OpenAPI specifications in 3.0, 3.1, and Swagger 2.0 are parsed with recursive $ref resolution, and findings are cross-referenced against the spec to highlight undefined security schemes or deprecated operations that could cause inconsistency between blue and green routes.

Authenticated scanning requirements and safeguards

When you enable authenticated scanning at the Starter tier or above, the tool supports Bearer tokens, API keys, Basic auth, and cookies. Before scanning with credentials, a domain verification gate checks a DNS TXT record or an HTTP well-known file to ensure only the domain owner can submit authenticated checks, reducing the risk of probing unrelated systems.

Header forwarding is restricted to an allowlist containing Authorization, X-API-Key, Cookie, and X-Custom-* headers. This keeps credential exposure minimal while still allowing the scanner to test authenticated flows across blue and green routes. Scan data is deletable on demand and retained no longer than 30 days after cancellation, and customer data is never used for model training.

Operational integration for CI/CD and runtime monitoring

The CLI supports a simple command to initiate a scan against any reachable URL, returning JSON or text output that can be consumed by scripts or pipelines. The GitHub Action can enforce a minimum score threshold and fail the build if the route drops below your defined level, helping you prevent unsafe cutovers.

The Pro tier adds scheduled rescans every 6 hours, daily, weekly, or monthly, with diff detection to highlight new findings, resolved items, and score drift between blue and green environments. Email alerts are rate-limited to one per hour per API, and webhooks are HMAC-SHA256 signed, with auto-disable after five consecutive failures to avoid notification storms.

What the scanner does not do and limitations to consider

This tool does not perform intrusive tests such as active SQL injection or command injection, which require payloads outside its read-only scope. It does not detect blind SSRF that relies on out-of-band infrastructure, nor does it validate business logic in the context of your domain workflows.

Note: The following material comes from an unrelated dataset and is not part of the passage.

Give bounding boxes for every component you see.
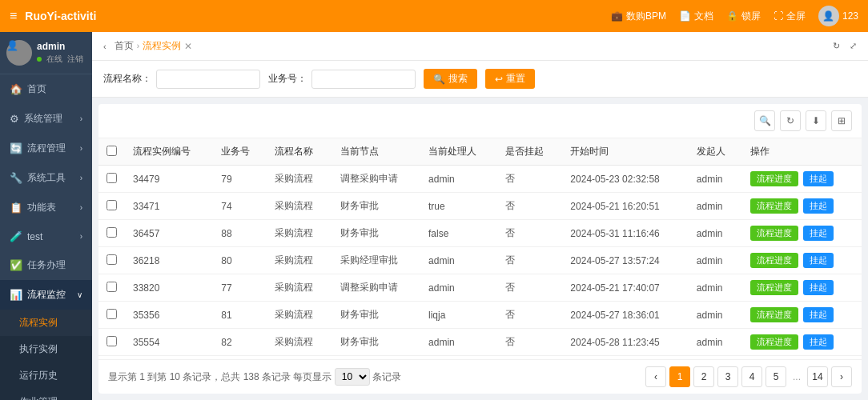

It is not a replacement for a human pentester during high-stakes audits, and it does not guarantee compliance with HIPAA, GDPR, ISO 27001, NIST, CCPA, or any other regulatory framework. Compliance mappings are provided as alignment references only, and the scanner does not certify or ensure compliance with any regulation.

Frequently Asked Questions

Can I scan both my blue and green environments with the same tool?
Yes. You can run separate scans against each route and compare findings to detect configuration drift or unintended exposure introduced during deployment.
Does authenticated scanning require domain verification?
Yes. Authenticated scans require a verifiable domain through DNS TXT or a well-known HTTP file to ensure only the domain owner can run credentialed checks.
How are compliance mappings presented in reports?
Findings are mapped to OWASP API Top 10 (2023), SOC 2 Type II, and PCI-DSS 4.0 where applicable. Other frameworks are referenced as alignment guidance only.
Can the scanner integrate into existing CI pipelines?
Yes. It provides a CLI and a GitHub Action that can fail builds based on score thresholds, enabling automated gating before traffic switches.